Stored items:
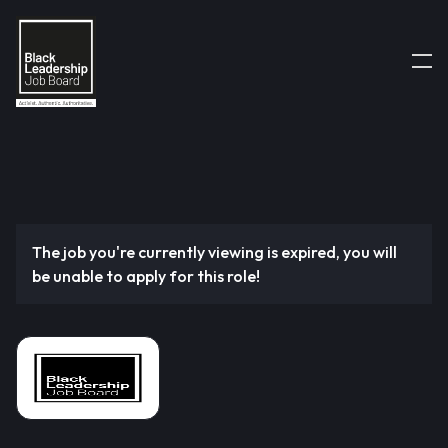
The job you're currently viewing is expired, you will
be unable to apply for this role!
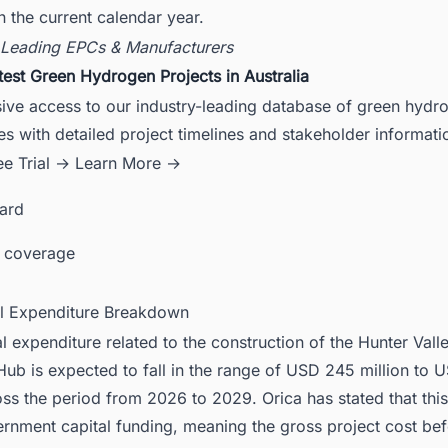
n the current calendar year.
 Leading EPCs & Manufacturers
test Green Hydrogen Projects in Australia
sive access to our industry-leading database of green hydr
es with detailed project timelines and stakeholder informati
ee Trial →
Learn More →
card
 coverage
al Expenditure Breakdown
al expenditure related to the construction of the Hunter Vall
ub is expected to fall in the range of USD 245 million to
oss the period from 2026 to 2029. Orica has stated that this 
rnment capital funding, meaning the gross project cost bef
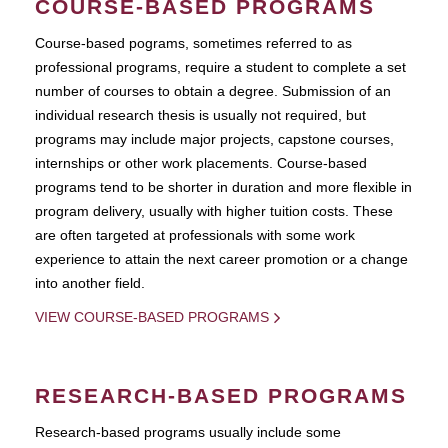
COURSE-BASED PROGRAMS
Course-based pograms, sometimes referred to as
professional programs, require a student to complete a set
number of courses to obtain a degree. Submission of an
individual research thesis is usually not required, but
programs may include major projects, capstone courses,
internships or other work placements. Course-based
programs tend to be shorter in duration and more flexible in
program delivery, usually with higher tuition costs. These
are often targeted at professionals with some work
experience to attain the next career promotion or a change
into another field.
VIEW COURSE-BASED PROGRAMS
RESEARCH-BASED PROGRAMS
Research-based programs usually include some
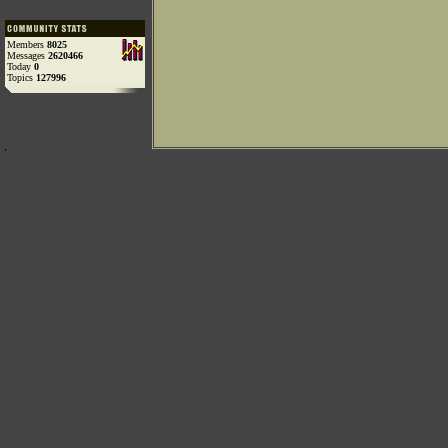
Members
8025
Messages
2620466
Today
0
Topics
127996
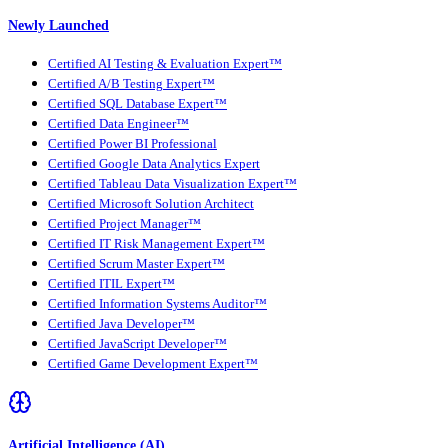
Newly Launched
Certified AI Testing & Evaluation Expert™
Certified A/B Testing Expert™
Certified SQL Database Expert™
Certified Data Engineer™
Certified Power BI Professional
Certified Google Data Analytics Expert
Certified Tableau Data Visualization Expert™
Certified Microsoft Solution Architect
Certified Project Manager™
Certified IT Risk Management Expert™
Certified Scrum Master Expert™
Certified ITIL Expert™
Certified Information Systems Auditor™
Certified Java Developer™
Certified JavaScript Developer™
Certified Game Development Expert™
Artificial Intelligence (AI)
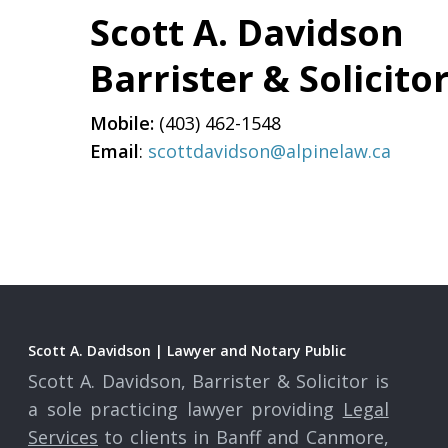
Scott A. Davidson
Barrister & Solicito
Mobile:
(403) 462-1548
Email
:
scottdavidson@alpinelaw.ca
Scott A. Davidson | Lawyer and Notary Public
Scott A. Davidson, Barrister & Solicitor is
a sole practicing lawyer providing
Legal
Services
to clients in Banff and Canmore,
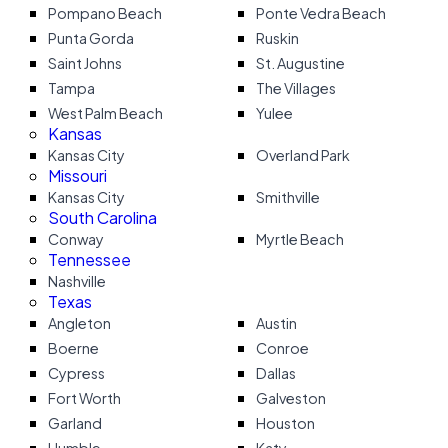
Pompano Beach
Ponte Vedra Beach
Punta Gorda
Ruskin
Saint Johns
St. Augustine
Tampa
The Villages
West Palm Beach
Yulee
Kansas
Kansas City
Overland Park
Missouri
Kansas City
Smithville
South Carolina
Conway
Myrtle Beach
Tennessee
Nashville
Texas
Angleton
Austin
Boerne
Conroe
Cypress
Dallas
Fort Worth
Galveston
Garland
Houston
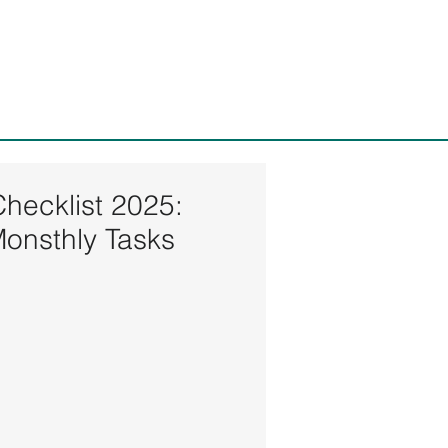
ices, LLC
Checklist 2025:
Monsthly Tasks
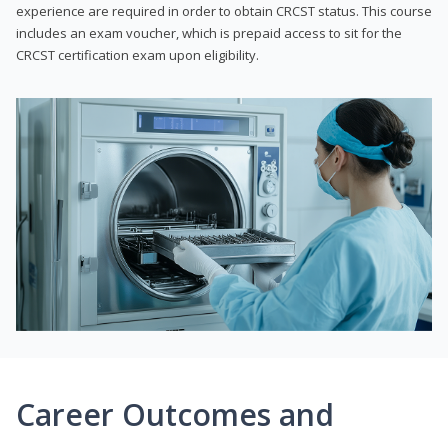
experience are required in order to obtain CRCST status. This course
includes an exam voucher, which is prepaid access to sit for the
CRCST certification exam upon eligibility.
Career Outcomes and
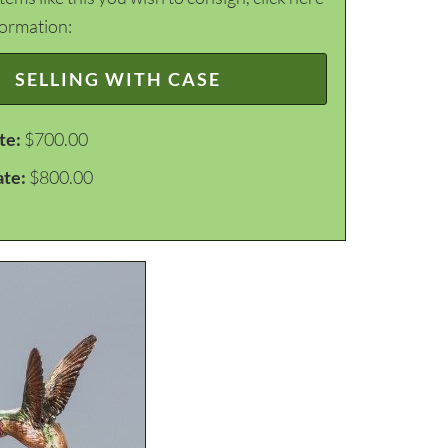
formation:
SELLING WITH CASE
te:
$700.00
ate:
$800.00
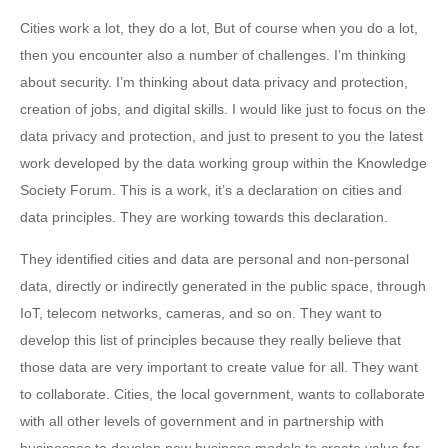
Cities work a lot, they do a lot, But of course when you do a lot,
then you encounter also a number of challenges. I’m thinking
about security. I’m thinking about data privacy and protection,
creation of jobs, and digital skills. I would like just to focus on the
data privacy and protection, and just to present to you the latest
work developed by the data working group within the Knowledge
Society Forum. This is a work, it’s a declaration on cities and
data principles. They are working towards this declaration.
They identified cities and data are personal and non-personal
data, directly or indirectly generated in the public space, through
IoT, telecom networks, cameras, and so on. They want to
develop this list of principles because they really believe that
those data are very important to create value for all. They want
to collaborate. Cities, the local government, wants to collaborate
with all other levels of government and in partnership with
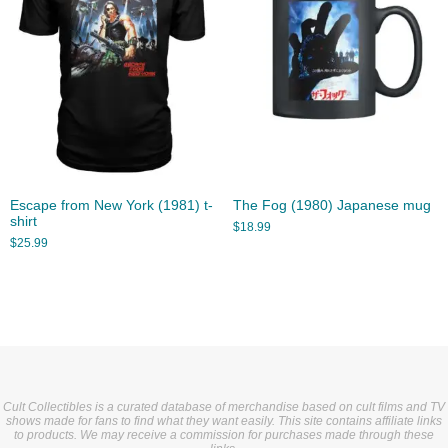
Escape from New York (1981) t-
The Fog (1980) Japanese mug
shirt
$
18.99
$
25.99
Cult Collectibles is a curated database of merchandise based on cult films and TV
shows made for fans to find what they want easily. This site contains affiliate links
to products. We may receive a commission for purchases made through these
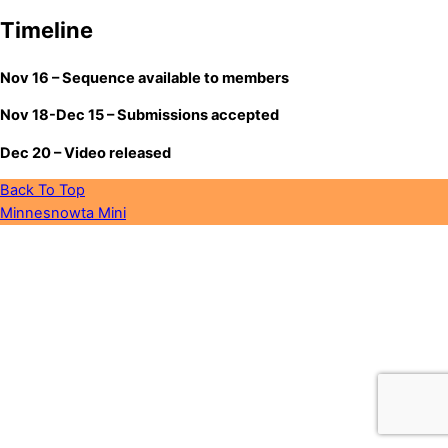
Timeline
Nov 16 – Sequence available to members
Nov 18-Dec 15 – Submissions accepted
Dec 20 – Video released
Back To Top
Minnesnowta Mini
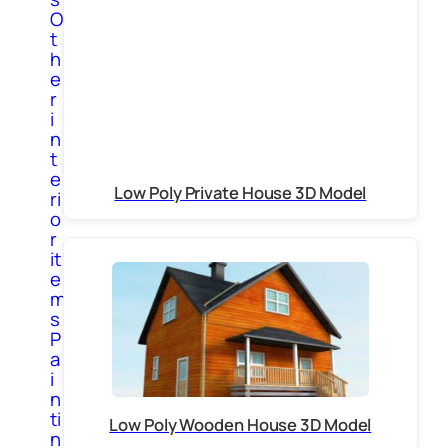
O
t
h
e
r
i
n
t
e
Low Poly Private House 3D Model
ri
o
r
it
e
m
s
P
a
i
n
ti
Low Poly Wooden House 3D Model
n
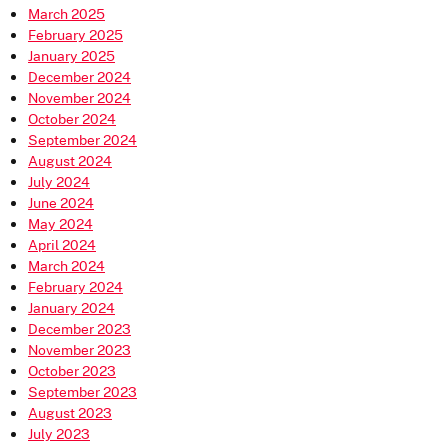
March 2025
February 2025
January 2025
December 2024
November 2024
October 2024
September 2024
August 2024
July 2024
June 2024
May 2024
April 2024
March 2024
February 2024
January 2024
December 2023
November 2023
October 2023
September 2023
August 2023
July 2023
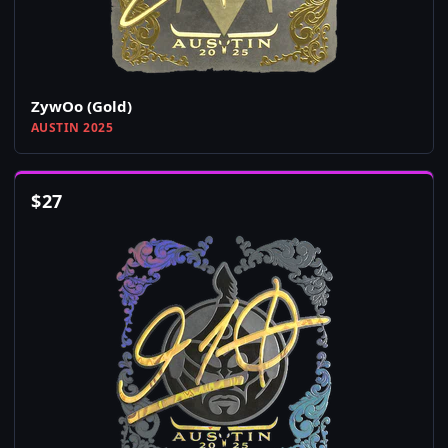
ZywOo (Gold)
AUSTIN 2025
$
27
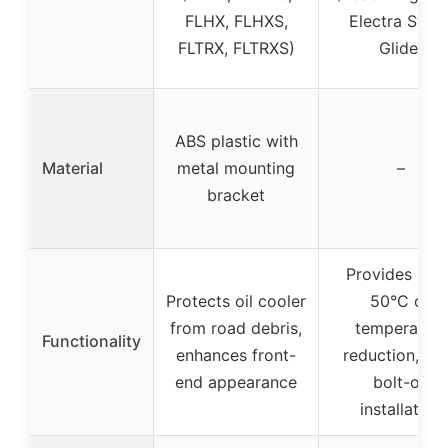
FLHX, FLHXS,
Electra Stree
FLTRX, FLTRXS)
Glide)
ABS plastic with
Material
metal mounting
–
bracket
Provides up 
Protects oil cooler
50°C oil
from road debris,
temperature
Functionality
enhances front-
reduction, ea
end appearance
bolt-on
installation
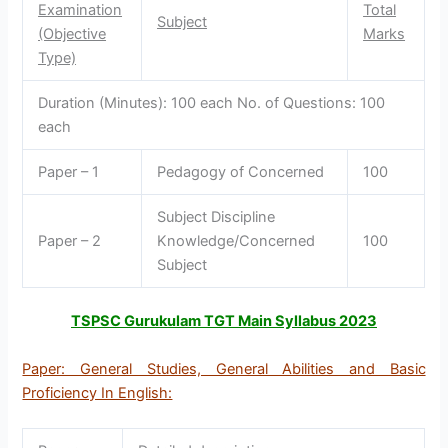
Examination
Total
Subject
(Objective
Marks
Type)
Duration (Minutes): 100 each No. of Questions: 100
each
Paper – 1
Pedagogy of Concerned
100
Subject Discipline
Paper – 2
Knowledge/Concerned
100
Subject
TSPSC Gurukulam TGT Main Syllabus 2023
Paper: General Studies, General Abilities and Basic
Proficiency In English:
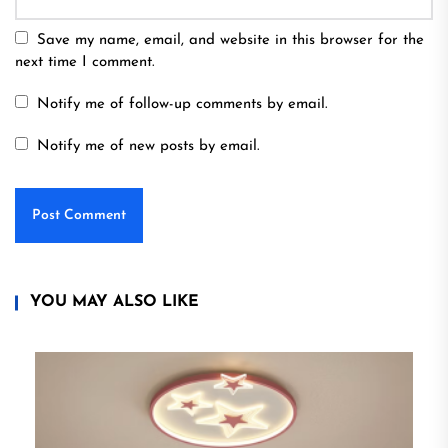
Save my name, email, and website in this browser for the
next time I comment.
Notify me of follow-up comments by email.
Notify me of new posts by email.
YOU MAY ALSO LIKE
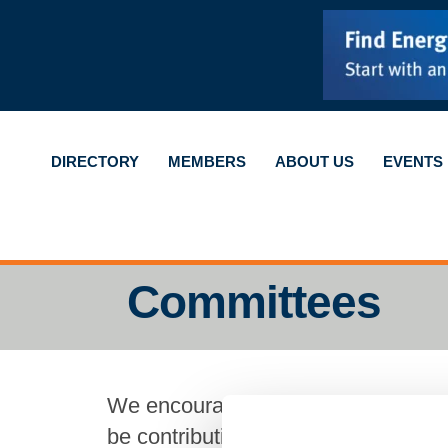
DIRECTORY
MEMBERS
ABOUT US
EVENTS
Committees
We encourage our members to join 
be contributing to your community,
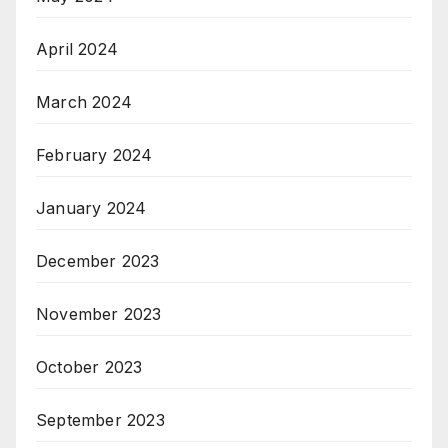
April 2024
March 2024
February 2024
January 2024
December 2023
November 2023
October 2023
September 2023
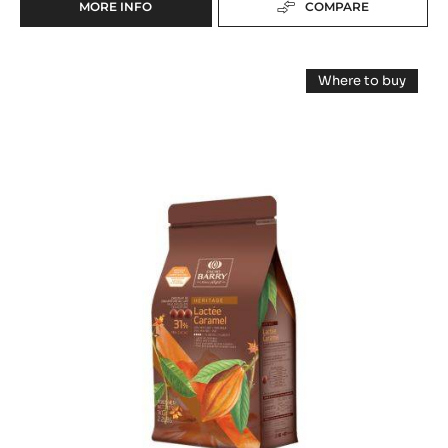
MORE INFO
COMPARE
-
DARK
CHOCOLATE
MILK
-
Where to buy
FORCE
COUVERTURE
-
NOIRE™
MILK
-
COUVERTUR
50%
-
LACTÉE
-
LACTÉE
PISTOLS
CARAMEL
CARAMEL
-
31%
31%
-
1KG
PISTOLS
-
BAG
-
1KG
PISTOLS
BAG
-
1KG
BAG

**Exercise directions**
Copy the records exactly, leaving out every picture.

**Exercise result**
The job you're currently viewing is expired, you will
be unable to apply for this role!
n the current calendar year.
 Leading EPCs & Manufacturers
test Green Hydrogen Projects in Australia
sive access to our industry-leading database of green hydr
es with detailed project timelines and stakeholder informati
ee Trial →
Learn More →
card
 coverage
al Expenditure Breakdown
al expenditure related to the construction of the Hunter Vall
ub is expected to fall in the range of USD 245 million to
oss the period from 2026 to 2029. Orica has stated that this 
rnment capital funding, meaning the gross project cost bef
COURSE-BASED PROGRAMS
Course-based pograms, sometimes referred to as
professional programs, require a student to complete a set
number of courses to obtain a degree. Submission of an
individual research thesis is usually not required, but
programs may include major projects, capstone courses,
internships or other work placements. Course-based
programs tend to be shorter in duration and more flexible in
program delivery, usually with higher tuition costs. These
are often targeted at professionals with some work
experience to attain the next career promotion or a change
into another field.
VIEW COURSE-BASED PROGRAMS
RESEARCH-BASED PROGRAMS
Research-based programs usually include some
Members
8025
Messages
2620466
Today
0
Topics
127996
Newly Launched
Certified AI Testing & Evaluation Expert™
Certified A/B Testing Expert™
Certified SQL Database Expert™
Certified Data Engineer™
Certified Power BI Professional
Certified Google Data Analytics Expert
Certified Tableau Data Visualization Expert™
Certified Microsoft Solution Architect
Certified Project Manager™
Certified IT Risk Management Expert™
Certified Scrum Master Expert™
Certified ITIL Expert™
Certified Information Systems Auditor™
Certified Java Developer™
Certified JavaScript Developer™
Certified Game Development Expert™
Artificial Intelligence (AI)
Scott A. Davidson
Barrister & Solicito
Mobile:
(403) 462-1548
Email
:
scottdavidson@alpinelaw.ca
Scott A. Davidson | Lawyer and Notary Public
Scott A. Davidson, Barrister & Solicitor is
a sole practicing lawyer providing
Legal
Services
to clients in Banff and Canmore,
Pompano Beach
Ponte Vedra Beach
Punta Gorda
Ruskin
Saint Johns
St. Augustine
Tampa
The Villages
West Palm Beach
Yulee
Kansas
Kansas City
Overland Park
Missouri
Kansas City
Smithville
South Carolina
Conway
Myrtle Beach
Tennessee
Nashville
Texas
Angleton
Austin
Boerne
Conroe
Cypress
Dallas
Fort Worth
Galveston
Garland
Houston
ices, LLC
Checklist 2025:
Monsthly Tasks
experience are required in order to obtain CRCST status. This course
includes an exam voucher, which is prepaid access to sit for the
CRCST certification exam upon eligibility.
Career Outcomes and
formation:
SELLING WITH CASE
te:
$700.00
ate:
$800.00
Cities work a lot, they do a lot, But of course when you do a lot,
then you encounter also a number of challenges. I’m thinking
about security. I’m thinking about data privacy and protection,
creation of jobs, and digital skills. I would like just to focus on the
data privacy and protection, and just to present to you the latest
work developed by the data working group within the Knowledge
Society Forum. This is a work, it’s a declaration on cities and
data principles. They are working towards this declaration.
They identified cities and data are personal and non-personal
data, directly or indirectly generated in the public space, through
IoT, telecom networks, cameras, and so on. They want to
develop this list of principles because they really believe that
those data are very important to create value for all. They want
to collaborate. Cities, the local government, wants to collaborate
with all other levels of government and in partnership with
Escape from New York (1981) t-
The Fog (1980) Japanese mug
shirt
$
18.99
$
25.99
Cult Collectibles is a curated database of merchandise based on cult films and TV
shows made for fans to find what they want easily. This site contains affiliate links
to products. We may receive a commission for purchases made through these
Timeline
Nov 16 – Sequence available to members
Nov 18-Dec 15 – Submissions accepted
Dec 20 – Video released
Back To Top
Minnesnowta Mini
O
t
h
e
r
i
n
t
e
Low Poly Private House 3D Model
ri
o
r
it
e
m
s
P
a
i
n
ti
Low Poly Wooden House 3D Model
n
March 2025
February 2025
January 2025
December 2024
November 2024
October 2024
September 2024
August 2024
July 2024
June 2024
May 2024
April 2024
March 2024
February 2024
January 2024
December 2023
November 2023
October 2023
September 2023
August 2023
July 2023
ZywOo (Gold)
AUSTIN 2025
$
27
FLHX, FLHXS,
Electra Stree
FLTRX, FLTRXS)
Glide)
ABS plastic with
Material
metal mounting
–
bracket
Provides up 
Protects oil cooler
50°C oil
from road debris,
temperature
Functionality
enhances front-
reduction, ea
end appearance
bolt-on
installation
Examination
Total
Subject
(Objective
Marks
Type)
Duration (Minutes): 100 each No. of Questions: 100
each
Paper – 1
Pedagogy of Concerned
100
Subject Discipline
Paper – 2
Knowledge/Concerned
100
Subject
TSPSC Gurukulam TGT Main Syllabus 2023
Paper: General Studies, General Abilities and Basic
Proficiency In English:
Save my name, email, and website in this browser for the
next time I comment.
Notify me of follow-up comments by email.
Notify me of new posts by email.
YOU MAY ALSO LIKE
DIRECTORY
MEMBERS
ABOUT US
EVENTS
Committees
We encourage our members to join 
be contributing to your community,
April 2024
March 2024
February 2024
January 2024
December 2023
November 2023
October 2023
September 2023
MORE INFO
COMPARE
-
DARK
CHOCOLATE
MILK
-
Where to buy
FORCE
COUVERTURE
-
NOIRE™
MILK
-
COUVERTUR
50%
-
LACTÉE
-
LACTÉE
PISTOLS
CARAMEL
CARAMEL
-
31%
31%
-
1KG
PISTOLS
-
BAG
-
1KG
PISTOLS
BAG
-
1KG
BAG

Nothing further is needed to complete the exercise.